[Editor's note: Matt Momchilov plays in an S.F.-based, all-gay Hole tribute band called Butthole. He seemed like the perfect person to interview original Hole drummer Patty Schemel about the new documentary covering her life, so when we were pitched this story through a friend of Momchilov's, we took it. Enjoy.]
By MATT MOMCHILOV
I have always wanted to be the girl with most cake. Somewhere in the dawn of my adolescence, Hole crashed the party with sunless bruised legs in a beer-soaked baby doll dress, and set up camp — permanently. The band's seminal second album, Live Though This, has been in the five-disc CD changer in my car for the last four years. I think the world would be hard-pressed to find anyone who has spent more time screaming along to their cathartic jams than I have, excluding, potentially, the other members of my all-fag Hole cover band, Butthole. Images of Courtney Love have even begun creeping their way into my art practice: I recently made a life-sized concrete sculpture of Butthole's singer, Lain Kay, in full Courtney Love drag.
When I caught word that Hole's original drummer, Patty Schemel, an ex-junkie turned sober dog walker, had a new biopic about to see release, it was music to my ears. Hit So Hard is a rare glimpse of a life lived in the shadows of Courtney Love's star, loaded with a dark nostalgia that is equal parts grunge home movie and VH1 Behind The Music.

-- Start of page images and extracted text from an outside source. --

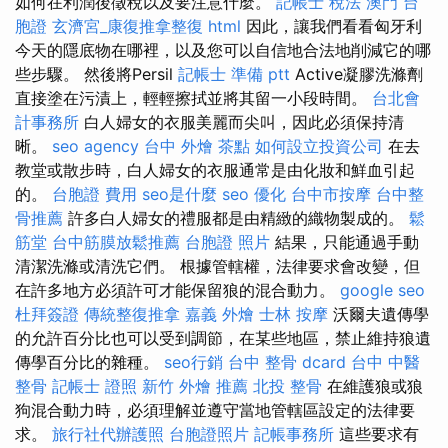
如何在利潤後徵稅以及要注意什麼。
記帳士 稅法
澳門 台
胞證
玄濟宮_康復推拿整復
html
因此，讓我們看看匈牙利
今天的隱底物在哪裡，以及您可以自信地合法地削減它的哪
些步驟。 然後將Persil
記帳士 準備 ptt
Active凝膠洗滌劑
直接塗在污漬上，輕輕擦拭並將其留一小段時間。
台北會
計事務所
白人婦女的衣服美麗而尖叫，因此必須保持清
晰。
seo agency
台中 外燴 茶點
如何設立投資公司
在去
教堂或散步時，白人婦女的衣服通常是由化妝和鮮血引起
的。
台胞證 費用
seo是什麼
seo 優化
台中市按摩
台中整
骨推薦
許多白人婦女的禮服都是由精緻的織物製成的。
鬆
筋堂
台中筋膜放鬆推薦
台胞證 照片
結果，只能通過手動
清潔洗滌或清洗它們。 根據管轄權，法律要求會改變，但
在許多地方必須許可才能保留狼的混合動力。
google seo
杜拜簽證
傳統整復推拿
嘉義 外燴
士林 按摩
沃爾夫遺傳學
的允許百分比也可以受到調節，在某些地區，禁止維持狼遺
傳學百分比的雜種。
seo行銷
台中 整骨 dcard
台中 中醫
整骨
記帳士 證照
新竹 外燴 推薦
北投 整骨
在維護狼或狼
狗混合動力時，必須理解並遵守當地管轄區設定的法律要
求。
旅行社代辦護照
台胞證照片
記帳事務所
這些要求有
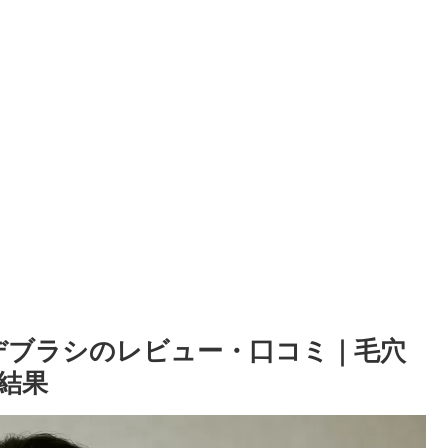
デブラシのレビュー・口コミ｜毛穴
結果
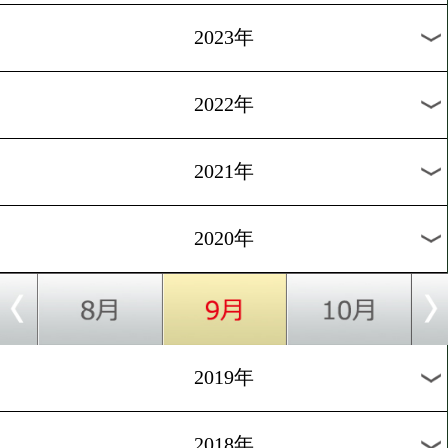
[訃報]2019.8.2
名門ジム築いた三迫仁志名
長が死去
1
過去のニュース
2026年
2025年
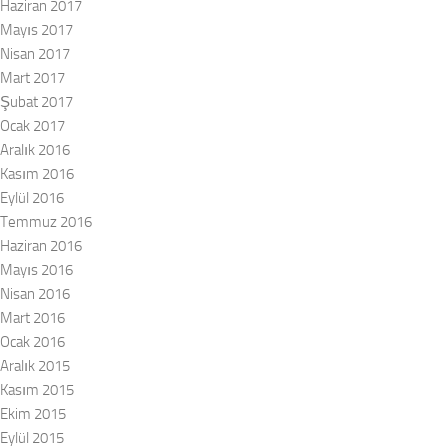
Haziran 2017
Mayıs 2017
Nisan 2017
Mart 2017
Şubat 2017
Ocak 2017
Aralık 2016
Kasım 2016
Eylül 2016
Temmuz 2016
Haziran 2016
Mayıs 2016
Nisan 2016
Mart 2016
Ocak 2016
Aralık 2015
Kasım 2015
Ekim 2015
Eylül 2015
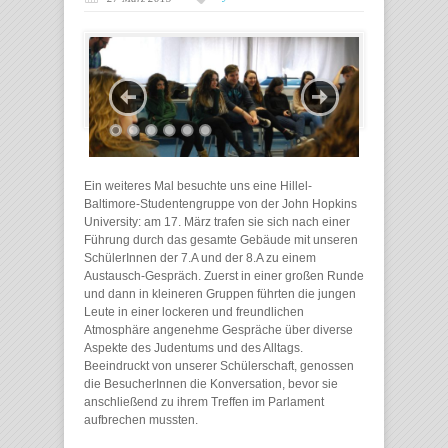
Ein weiteres Mal besuchte uns eine Hillel-
Baltimore-Studentengruppe von der John Hopkins
University: am 17. März trafen sie sich nach einer
Führung durch das gesamte Gebäude mit unseren
SchülerInnen der 7.A und der 8.A zu einem
Austausch-Gespräch. Zuerst in einer großen Runde
und dann in kleineren Gruppen führten die jungen
Leute in einer lockeren und freundlichen
Atmosphäre angenehme Gespräche über diverse
Aspekte des Judentums und des Alltags.
Beeindruckt von unserer Schülerschaft, genossen
die BesucherInnen die Konversation, bevor sie
anschließend zu ihrem Treffen im Parlament
aufbrechen mussten.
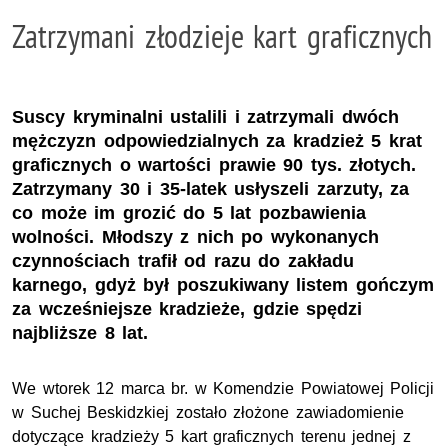
Zatrzymani złodzieje kart graficznych
Suscy kryminalni ustalili i zatrzymali dwóch
mężczyzn odpowiedzialnych za kradzież 5 krat
graficznych o wartości prawie 90 tys. złotych.
Zatrzymany 30 i 35-latek usłyszeli zarzuty, za
co może im grozić do 5 lat pozbawienia
wolności. Młodszy z nich po wykonanych
czynnościach trafił od razu do zakładu
karnego, gdyż był poszukiwany listem gończym
za wcześniejsze kradzieże, gdzie spędzi
najbliższe 8 lat.
We wtorek 12 marca br. w Komendzie Powiatowej Policji
w Suchej Beskidzkiej zostało złożone zawiadomienie
dotyczące kradzieży 5 kart graficznych terenu jednej z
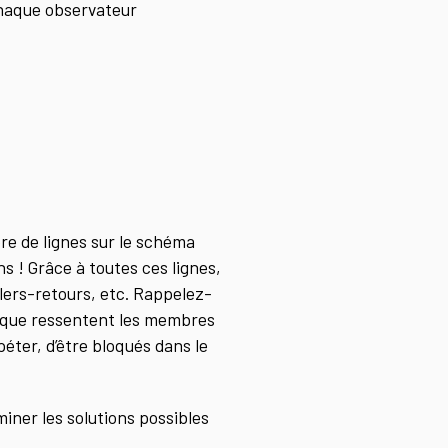
Chaque observateur
re de lignes sur le schéma
ns ! Grâce à toutes ces lignes,
allers-retours, etc. Rappelez-
ce que ressentent les membres
épéter, d’être bloqués dans le
miner les solutions possibles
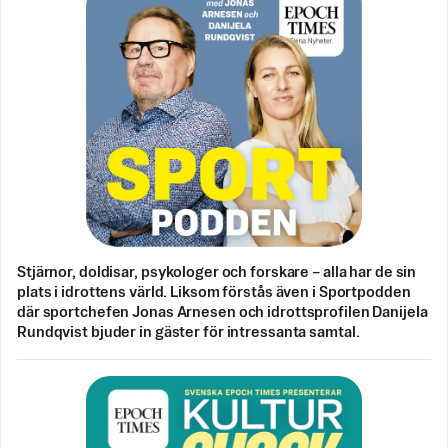
Stjärnor, doldisar, psykologer och forskare – alla har de sin
plats i idrottens värld. Liksom förstås även i Sportpodden
där sportchefen Jonas Arnesen och idrottsprofilen Danijela
Rundqvist bjuder in gäster för intressanta samtal.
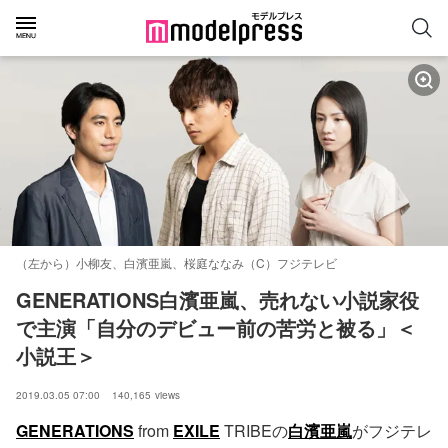
（左から）小柳友、白濱亜嵐、桜庭ななみ（C）フジテレビ
GENERATIONS白濱亜嵐、売れない小説家役
で主演「自分のデビュー前の苦労と被る」＜
小説王＞
2019.03.05 07:00
140,165
views
GENERATIONS
from
EXILE
TRIBEの
白濱亜嵐
がフジテレ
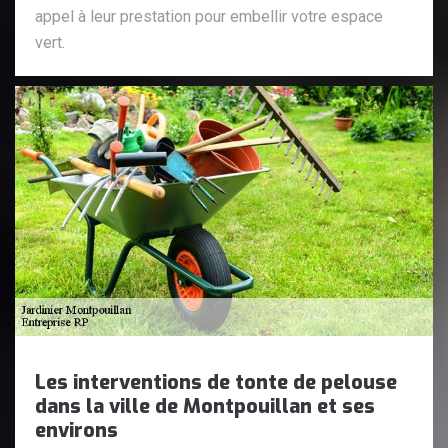
appel à leur prestation pour embellir votre espace
vert.
Les interventions de tonte de pelouse
dans la ville de Montpouillan et ses
environs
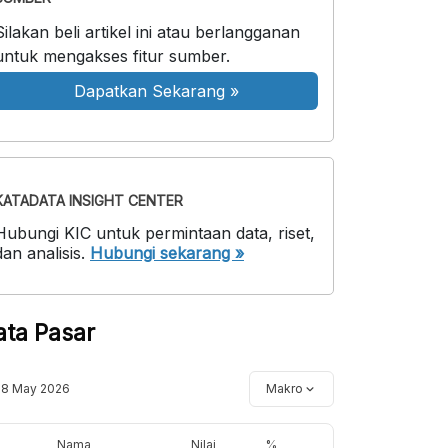
Silakan beli artikel ini atau berlangganan
untuk mengakses fitur sumber.
Dapatkan Sekarang
»
KATADATA INSIGHT CENTER
Hubungi KIC untuk permintaan data, riset,
dan analisis.
Hubungi sekarang »
ata Pasar
18 May 2026
Makro
Nama
Nilai
%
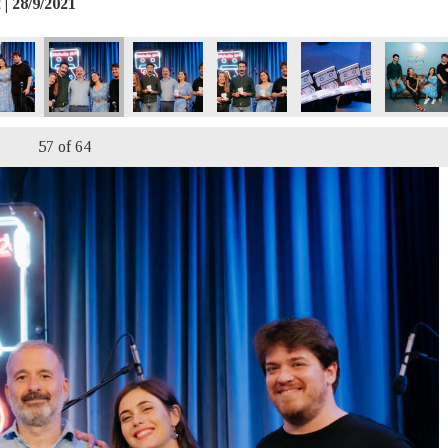
| 28/9/2021
57
of 64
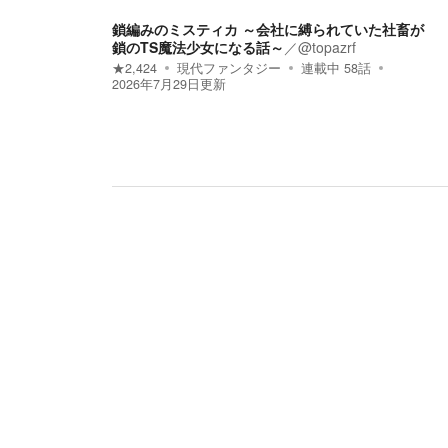
鎖編みのミスティカ ～会社に縛られていた社畜が
鎖のTS魔法少女になる話～
／
@topazrf
★
2,424
現代ファンタジー
連載中
58
話
2026年7月29日
更新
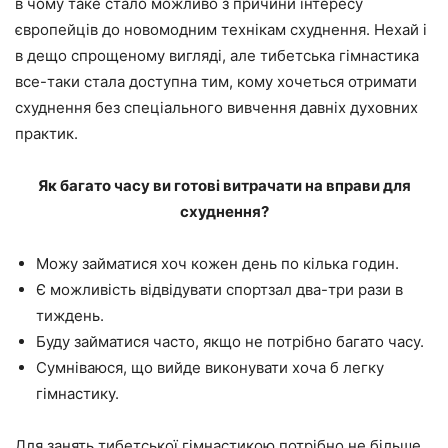
в чому таке стало можливо з причини інтересу
європейців до новомодним технікам схуднення. Нехай і
в дещо спрощеному вигляді, але тибетська гімнастика
все-таки стала доступна тим, кому хочеться отримати
схуднення без спеціального вивчення давніх духовних
практик.
Як багато часу ви готові витрачати на вправи для
схуднення?
Можу займатися хоч кожен день по кілька годин.
Є можливість відвідувати спортзал два-три рази в
тиждень.
Буду займатися часто, якщо не потрібно багато часу.
Сумніваюся, що вийде виконувати хоча б легку
гімнастику.
Для занять тибетської гімнастикою потрібно не більше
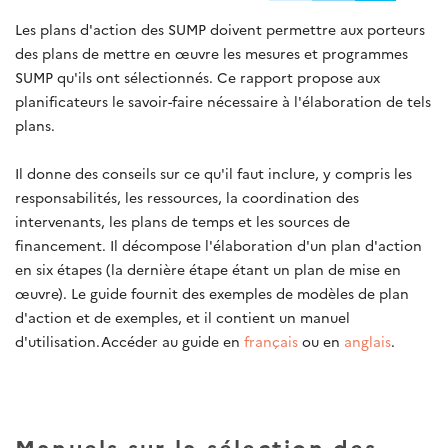
Les plans d'action des SUMP doivent permettre aux porteurs
des plans de mettre en œuvre les mesures et programmes
SUMP qu'ils ont sélectionnés. Ce rapport propose aux
planificateurs le savoir-faire nécessaire à l'élaboration de tels
plans.
Il donne des conseils sur ce qu'il faut inclure, y compris les
responsabilités, les ressources, la coordination des
intervenants, les plans de temps et les sources de
financement. Il décompose l'élaboration d'un plan d'action
en six étapes (la dernière étape étant un plan de mise en
œuvre). Le guide fournit des exemples de modèles de plan
d'action et de exemples, et il contient un manuel
d'utilisation.Accéder au guide en
français
ou en
anglais
.
Manuels sur la sélection des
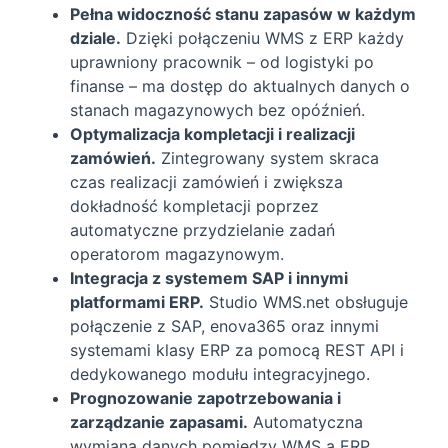
Pełna widoczność stanu zapasów w każdym
dziale.
Dzięki połączeniu WMS z ERP każdy
uprawniony pracownik – od logistyki po
finanse – ma dostęp do aktualnych danych o
stanach magazynowych bez opóźnień.
Optymalizacja kompletacji i realizacji
zamówień.
Zintegrowany system skraca
czas realizacji zamówień i zwiększa
dokładność kompletacji poprzez
automatyczne przydzielanie zadań
operatorom magazynowym.
Integracja z systemem SAP i innymi
platformami ERP.
Studio WMS.net obsługuje
połączenie z SAP, enova365 oraz innymi
systemami klasy ERP za pomocą REST API i
dedykowanego modułu integracyjnego.
Prognozowanie zapotrzebowania i
zarządzanie zapasami.
Automatyczna
wymiana danych pomiędzy WMS a ERP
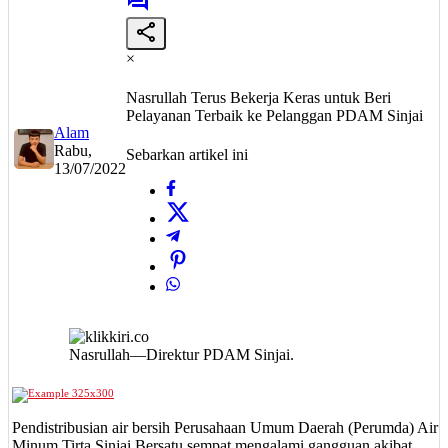
×
Nasrullah Terus Bekerja Keras untuk Beri
Pelayanan Terbaik ke Pelanggan PDAM Sinjai
Alam
Rabu,
Sebarkan artikel ini
13/07/2022
Nasrullah—Direktur PDAM Sinjai.
Pendistribusian air bersih Perusahaan Umum Daerah (Perumda) Air
Minum Tirta Sinjai Bersatu sempat mengalami gangguan akibat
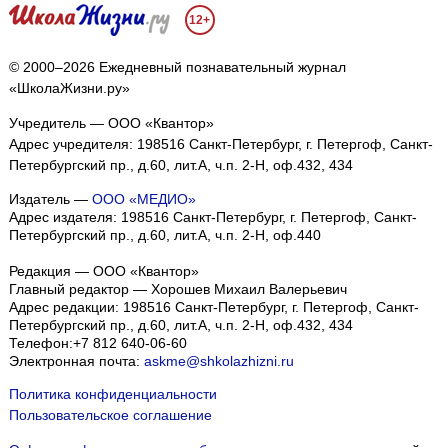
12+
© 2000–2026 Ежедневный познавательный журнал
«ШколаЖизни.ру»
Учредитель — ООО «Квантор»
Адрес учредителя: 198516 Санкт-Петербург, г. Петергоф, Санкт-
Петербургский пр., д.60, лит.А, ч.п. 2-Н, оф.432, 434
Издатель —
ООО «МЕДИО»
Адрес издателя: 198516 Санкт-Петербург, г. Петергоф, Санкт-
Петербургский пр., д.60, лит.А, ч.п. 2-Н, оф.440
Редакция — ООО «Квантор»
Главный редактор — Хорошев Михаил Валерьевич
Адрес редакции:
198516
Санкт-Петербург, г. Петергоф
,
Санкт-
Петербургский пр., д.60, лит.А, ч.п. 2-Н, оф.432, 434
Телефон:
+7 812 640-06-60
Электронная почта:
askme@shkolazhizni.ru
Политика конфиденциальности
Пользовательское соглашение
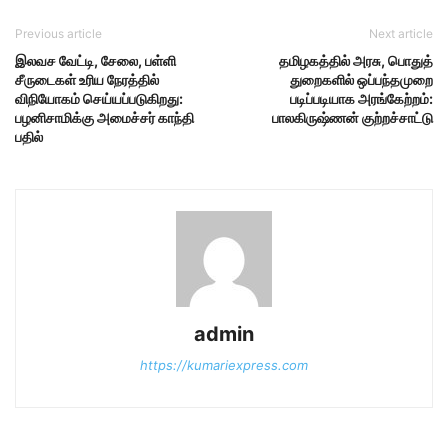
Previous article
Next article
இலவச வேட்டி, சேலை, பள்ளி
தமிழகத்தில் அரசு, பொதுத்
சீருடைகள் உரிய நேரத்தில்
துறைகளில் ஒப்பந்தமுறை
விநியோகம் செய்யப்படுகிறது:
படிப்படியாக அரங்கேற்றம்:
பழனிசாமிக்கு அமைச்சர் காந்தி
பாலகிருஷ்ணன் குற்றச்சாட்டு
பதில்
admin
https://kumariexpress.com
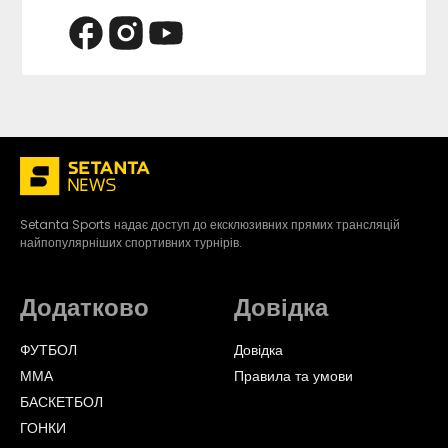
Setanta Sports надає доступ до ексклюзивних прямих трансляцій
найпопулярніших спортивних турнірів.
Додатково
Довідка
ФУТБОЛ
Довідка
ММА
Правила та умови
БАСКЕТБОЛ
ГОНКИ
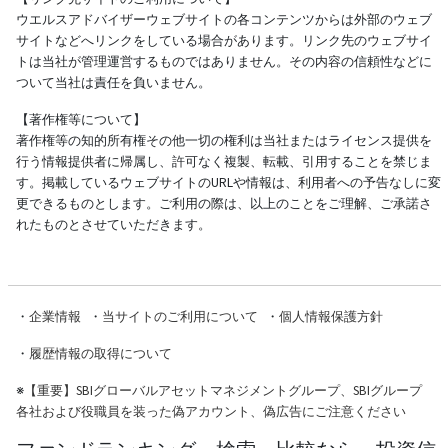
ウエルスアドバイザーウェブサイトの各コンテンツからは外部のウェブ
サイトなどへリンクをしている場合があります。リンク先のウェブサイ
トは当社が管理運営するものではありません。その内容の信頼性などに
ついて当社は責任を負いません。
【著作権等について】
著作権等の知的所有権その他一切の権利は当社またはライセンス提供を
行う情報提供者に帰属し、許可なく複製、転載、引用することを禁じま
す。掲載しているウェブサイトのURLや情報は、利用者への予告なしに変
更できるものとします。ご利用の際は、以上のことをご理解、ご承諾さ
れたものとさせていただきます。
・
企業情報
・
当サイトのご利用について
・
個人情報保護方針
・
履歴情報の取得について
※
【重要】SBIグローバルアセットマネジメントグループ、SBIグループ
各社および役職員を装った偽アカウント、偽広告にご注意ください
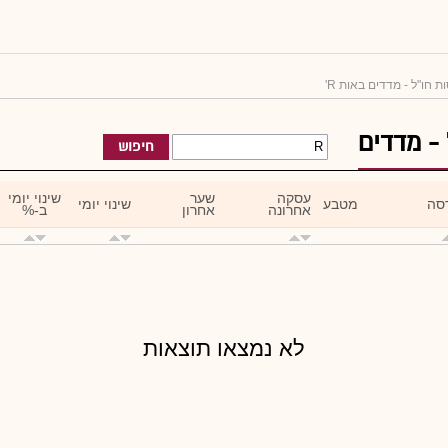
ת חו"ל - מדדים באות R'
 - מדדים
חיפוש
עסקה
שער
שינוי יומי
סה
מטבע
שינוי יומי
אחרונה
אחרון
ב-%
לא נמצאו תוצאות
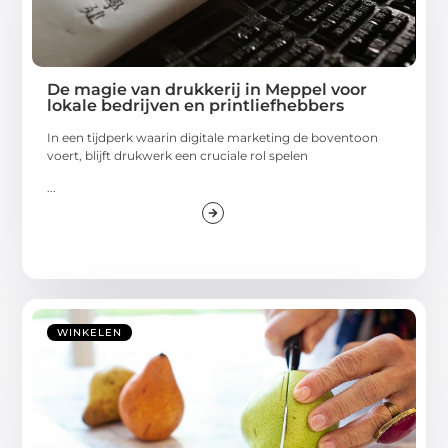
De magie van drukkerij in Meppel voor
lokale bedrijven en printliefhebbers
In een tijdperk waarin digitale marketing de boventoon
voert, blijft drukwerk een cruciale rol spelen
...
WINKELEN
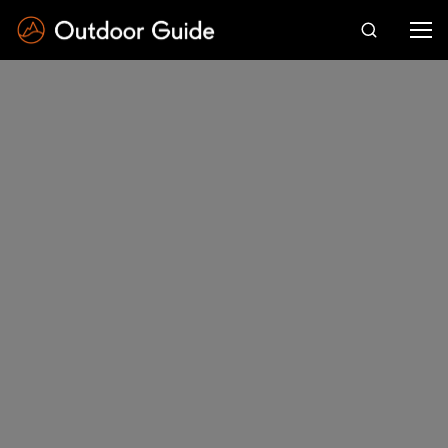
Drücken Sie die Eingabetaste zum Suchen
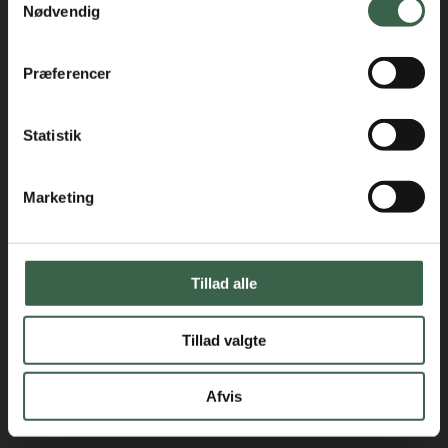
Holmbladsgade 70
Nødvendig
2300 København S
3163 6600
Præferencer
Statistik
Marketing
Tillad alle
Tillad valgte
Afvis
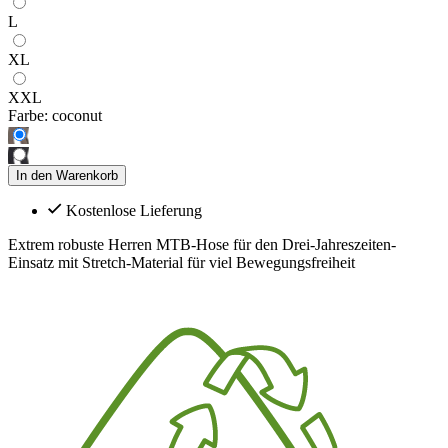
L
XL
XXL
Farbe:
coconut
In den Warenkorb
Kostenlose Lieferung
Extrem robuste Herren MTB-Hose für den Drei-Jahreszeiten-
Einsatz mit Stretch-Material für viel Bewegungsfreiheit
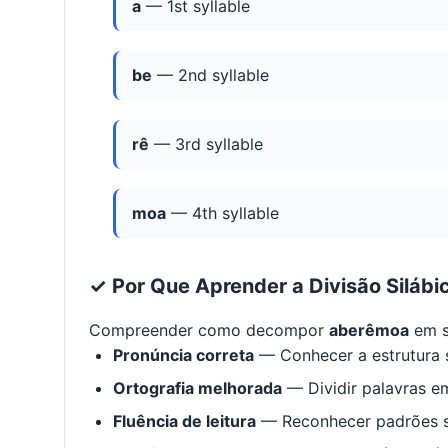
a
— 1st syllable
be
— 2nd syllable
rê
— 3rd syllable
moa
— 4th syllable
✓ Por Que Aprender a Divisão Silábi
Compreender como decompor
aberêmoa
em s
Pronúncia correta
— Conhecer a estrutura s
Ortografia melhorada
— Dividir palavras em
Fluência de leitura
— Reconhecer padrões s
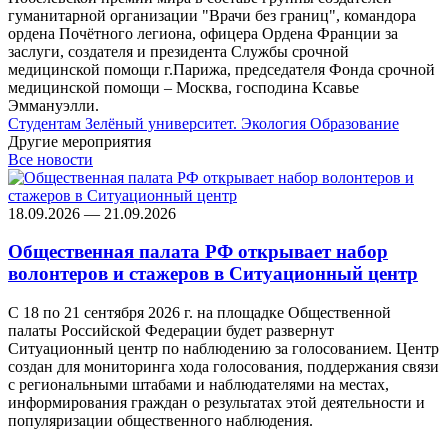
гуманитарной организации "Врачи без границ", командора
ордена Почётного легиона, офицера Ордена Франции за
заслуги, создателя и президента Службы срочной
медицинской помощи г.Парижа, председателя Фонда срочной
медицинской помощи – Москва, господина Ксавье
Эммануэлли.
Студентам
Зелёный университет. Экология
Образование
Другие мероприятия
Все новости
18.09.2026 — 21.09.2026
Общественная палата РФ открывает набор
волонтеров и стажеров в Ситуационный центр
С 18 по 21 сентября 2026 г. на площадке Общественной
палаты Российской Федерации будет развернут
Ситуационный центр по наблюдению за голосованием. Центр
создан для мониторинга хода голосования, поддержания связи
с региональными штабами и наблюдателями на местах,
информирования граждан о результатах этой деятельности и
популяризации общественного наблюдения.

I had a chance to talk to Patty during a break from the New York leg of her press tour for the film, which starts a week-long run at S.F.'s Roxie Theater this Friday.
What do you think about this huge surge of '90s nostalgia in fashion and pop culture right now?
It's crazy. It's hard to wrap my head around it. There's like, a new version of flannel. [Former Hole bassist] Melissa [Auf der Maur] and I were just talking the other day, and I was asking, 'What's with the pants tucked into the lace-up boots thing all the kids are wearing?', and she was like, “Oh, it's from Chris Cornell.” I guess I'm not removed enough from it to come back. I'm constantly listening to new music, and hearing what people are creating, but I never stopped listening to my favorite music from the '90s. It's interesting to think, what does New Grunge sound like? Did I just coin a new term?